LA MAISON JARDEL (1 photo) LE MOULIN SOUS LE ROC (4 photos)
Le Moulin sous le Roc (ou du Roc), avec son élégant pigeonnier rond, est séparé de la falaise par une petite ruelle.
Contrairement à d'autres moulins du site, il ne possède pas d'étendoir à papier et seul le passage de l'eau sous le bâtiment indique sa fonction. LE MOULIN DES MERLES(1 photo)
Le Moulin des Merles jouxte le Moulin sous le Roc. Sa présence en tant que moulin à papier est attestée depuis 1530 ! LE MOULIN DE LA ROUZIQUE (7 photos)
Juste à côté de ces deux moulins, le Moulin de la Rouzique avec son étendoir aux volets bleus.
Ce moulin a fabriqué du papier chiffon pendant près de 5 siècles, depuis la fin du Moyen Âge
jusqu'en en 1983. Il abrite à présent l'Écono-musée du papier.
Il est en état de marche et produit encore de petites quantités de papier chiffon, qui font le bonheur des aquarellistes. LE MOULIN DES GUILHENDOUX (2 photos)
Quelques centaines de mètres en amont,le Moulin des Guilhendoux : il fut moulin à foulon pour la fabrication des toiles avant de devenir moulin à papier
comme en témoigne son étendoir. Il a été restauré et inscrit à l'inventaire supplémentaire des Monuments Historiques en 1989. LE MOULIN DE LARROQUE (1 photo)
Situé dans le bourg de Couze, le Moulin de Larroque est un Moulin très ancien. Il appartenait au début du XIVe siècle à Bertrand de Got, archevêque de Bordeaux qui fut élu pape en 1305 sous le nom de Clément V.
Il fut le premier des sept papes qui siègèrent à Avignon au XIVe siècle.
Actuellement, le Moulin de Larroque perpétue la fabrication artisanale de papiers de grande qualité.
LA FABRICATION DU PAPIER CHIFFON
Le papier est fabriqué à partir de fibres cellulosiques végétales : pendant des siècles nos ancêtres ont récupéré les
tissus de chanvre ou de lin, toujours du linge blanc, pour fabriquer du papier et ce n'est qu'à la fin du XIXème siècle que la pâte à papier à
base de bois a été utilisée.
Mais pourquoi utiliser des chiffons et non directement les fibres végétales ? Sans doute parce qu'une bonne partie
du travail avait déjà été faite par les peigneurs de chanvre et les tisserands qui avaient travaillé meilleures fibres
et de les transformer en fils réguliers avant de les tisser.

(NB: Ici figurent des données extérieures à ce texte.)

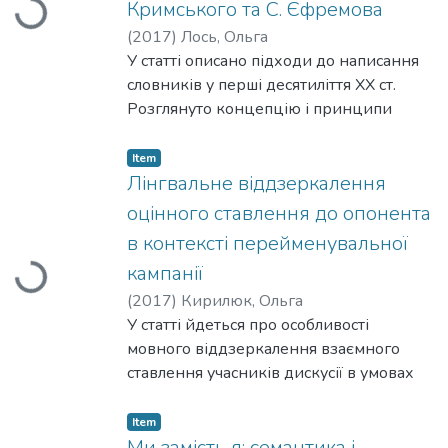
Кримського та С. Єфремова
Loading...
(
2017
)
Лось, Ольга
У статті описано підходи до написання
словників у перші десятиліття ХХ ст.
Розглянуто концепцію і принципи
укладання російсько-українського
академічного словника. Проаналізовано
Item
реалізацію концепції російсько-
Лінгвальне віддзеркалення
українського академічного словника як
оцінного ставлення до опонента
лексикографічної праці, що поєднує
в контексті перейменувальної
риси перекладного, тлумачного,
кампанії
Loading...
синонімічного та фразеологічного
словників.
(
2017
)
Кирилюк, Ольга
У статті йдеться про особливості
мовного віддзеркалення взаємного
ставлення учасників дискусії в умовах
обговорення суспільно-політичної
ситуації. У ході аналізу окреслено
Item
основні психологічні прийоми
Ми замість я: семантика і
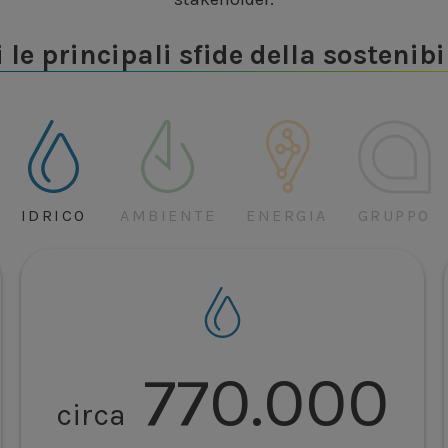
 le principali sfide della sostenibi
IDRICO
AMBIENTE
ENERGIA
GRUPPO
770.000
circa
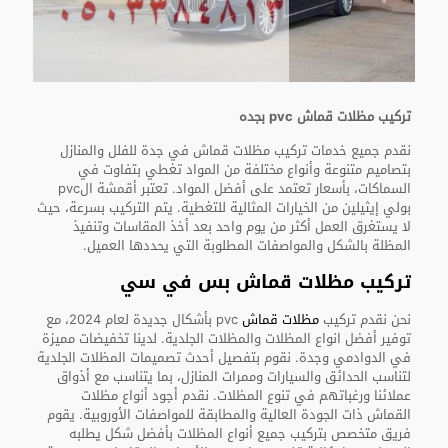
تركيب مظلات قماش pvc بجده
نقدم جميع خدمات تركيب مظلات قماش في جدة للفلل والمنازل
بتصاميم متنوعة وأنواع مختلفة من المواد تغطي بتفاوت في
السماكات، بأسعار تعتمد على أفضل المواد. تعتبر أقمشة الpvc
بولي إيثيلين من الخيارات المثالية للتغطية. يتم التركيب بسرعة، حيث
لا يستغرق العمل أكثر من يوم واحد بعد أخذ المقاسات وتنفيذ
المظلة بالشكل والمواصفات المطلوبة التي يحددها العميل.
تركيب مظلات قماش بس في سي
نحن نقدم تركيب
مظلات قماش
pvc بأشكال جديدة لعام 2024، مع
توفير أفضل انواع المظلات والمظلات الجلدية. لدينا تخفيضات مميزة
في الدوادمي وجدة. نقوم بتفصيل أحدث تصميمات المظلات الجلدية
لتناسب الحدائق والسيارات وممرات المنازل، بما يتناسب مع أذواق
عملائنا ورغباتهم في تنوع المظلات. نقدم أجود أنواع مظلات
القماش ذات الجودة العالية والمطابقة للمواصفات الأوروبية. يقوم
فريق متخصص بتركيب جميع أنواع المظلات بأفضل شكل يطلبه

De plus, les toiles avaient été assouplies par des traitements mécaniques et lavages dans les moulins à foulons et
ainsi, la matière première était quasiment prête à l'emploi !
Les chiffoniers parcouraient les campagnes pour acheter les chiffons usagés et les apportaient aux papetiers.
LA PRÉPARATION DES CHIFFONS :
Les chiffons de récupération, les "peilles", étaient tout d'abord triés par qualité, les boutons et ourlets épais étaient supprimés.
Ils étaient ensuite coupés en petits morceaux, les "pétassous": l'ouvrier, assis sur un banc sur lequel est fixé une faux, le dérompoir, tranchait le tissu sur la lame.
Les pétassous étaient ensuite placés avec de l'eau dans des pourrisoirs où ils fermentaient plusieurs semaines avant d'être défibrés.
LE DÉFIBRAGE MÉCANIQUE :
Les fibres du tissu devaient être soigneusement séparées et coupées afin d'obtenir la pâte à papier. Le défibrage s'est d'abord effectué avec une pile à maillets : l'énergie hydraulique
faisait tourner une grande roue intérieure (6 m de diamètre !). Elle actionnait une série de maillets en bois qui battaient les chiffons juste sortis du pourrissoir et
placés dans des cuves appelés piles. Des pointes métalliques placées sous les maillets permettaient de défibrer le chiffon et avec de l'eau de fabriquer la pâte à papier.
Cette opération était longue et constituait l'étape limitante de la productivité du moulin.
Au début du XVIII ème siècle, la pile à maillets fut remplacée par la pile hollandaise qui permettait de défibrer le chiffon sans passer par l'étape
du pourrissage : un cylindre muni de lames tourne dans un bassin dans lequel sont les pétassous trempant dans l'eau et détache les fibres. C'était donc un gain de temps appréciable et une nette amélioration des conditions de travail des ouvriers qui n'avaient plus à manipuler les chiffons "pourris" !
A la sortie de la pile à maillets ou de la pile hollandaise, la pâte à papier est prête pour fabriquer des feuilles.
LA FEUILLE DE PAPIER : Le "moule" qui permet de réaliser la feuille de papier est constitué par un tamis métallique tendu sur un cadre de bois.
Le cadre est rempli avec la pâte à papier et mis à égoutter sur la cuve. L'aspect du papier sera différent selon la trame du tamis.
Les papiers anciens portaient la marque de fabrique des papetiers, une sorte de "logo", le filigrane. Mais ce procédé fut surtout utilisé, comme maintenant pour les billets de banque, pour assurer l'authenticité de documents.
Le motif, parfois complexe, est brodé sur le tamis avec un fil métallique qui provoque localement une petite surépaisseur et donc amincissement de la feuille. Ces très faibles différences d'épaisseur font que le dessin n'est visible que par transparence.
La feuille est prête ! La forme est retournée sur un feutre de laine.
Chaque feuille est séparée de la suivante par un feutre.
Le tas de feuilles est ensuite serré sous une presse pour éliminer le maximum d'eau avant le séchage final qui a lieu dans l'étendoir :
les feuilles y sont mises à sécher à cheval sur des cordes tendues sous le plafond. Ce travail était reservé aux femmes qui, montées sur un tabouret, soulevaient
les paquets de feuilles et les déposaient sur les cordes.
Pour assurer un séchage optimal, la température et le taux d'humidité doivent être soigneusement régulés dans l'étendoir, grâce aux interlats, ces volets pivotants qui caractérisent les moulins à papier.